WHAT YOU WILL DO: Find every line in the records below that contains the word "Streetwear", and copy each such line.
(Beginning of EXTRACTED ENTRIES)
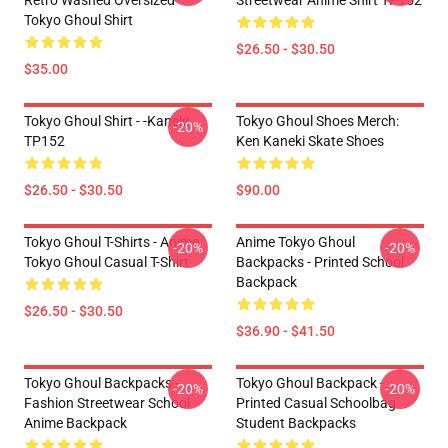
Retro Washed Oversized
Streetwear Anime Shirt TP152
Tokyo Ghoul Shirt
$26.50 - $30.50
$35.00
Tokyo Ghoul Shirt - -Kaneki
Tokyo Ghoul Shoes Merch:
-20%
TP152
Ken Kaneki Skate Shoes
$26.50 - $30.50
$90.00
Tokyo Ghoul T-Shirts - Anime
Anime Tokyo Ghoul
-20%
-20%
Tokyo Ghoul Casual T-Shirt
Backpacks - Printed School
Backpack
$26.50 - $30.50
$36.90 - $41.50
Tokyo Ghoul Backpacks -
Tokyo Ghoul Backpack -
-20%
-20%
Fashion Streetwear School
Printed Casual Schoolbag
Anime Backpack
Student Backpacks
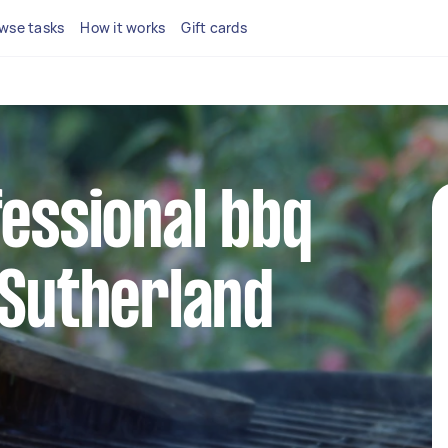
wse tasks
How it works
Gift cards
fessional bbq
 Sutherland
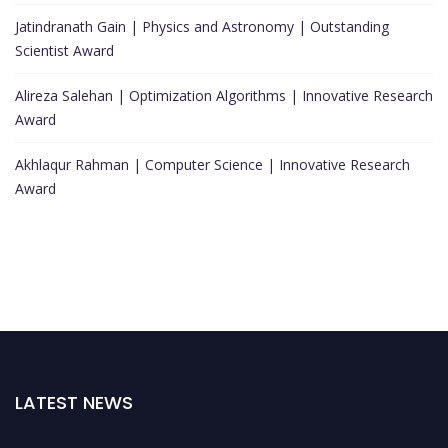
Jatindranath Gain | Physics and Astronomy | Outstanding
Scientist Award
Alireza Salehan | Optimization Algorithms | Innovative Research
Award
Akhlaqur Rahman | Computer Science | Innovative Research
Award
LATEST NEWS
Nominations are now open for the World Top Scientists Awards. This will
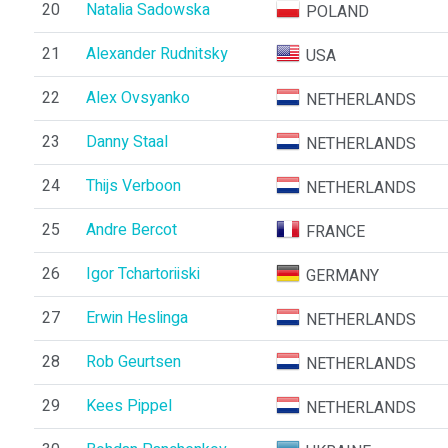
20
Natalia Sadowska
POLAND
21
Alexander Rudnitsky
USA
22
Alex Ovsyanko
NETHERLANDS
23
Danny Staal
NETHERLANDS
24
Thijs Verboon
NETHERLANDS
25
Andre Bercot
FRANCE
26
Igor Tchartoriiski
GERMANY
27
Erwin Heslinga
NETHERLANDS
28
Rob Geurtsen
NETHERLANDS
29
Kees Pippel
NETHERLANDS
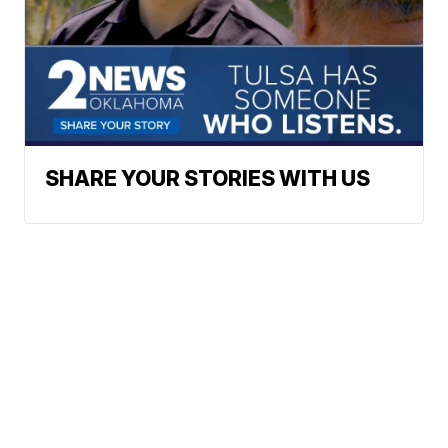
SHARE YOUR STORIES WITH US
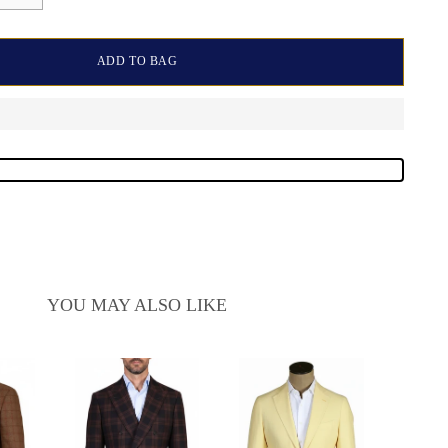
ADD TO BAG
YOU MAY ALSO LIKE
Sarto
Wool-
(End of EXTRACTED ENTRIES)
REPLY:
Streetwear Anime Shirt TP152
Fashion Streetwear School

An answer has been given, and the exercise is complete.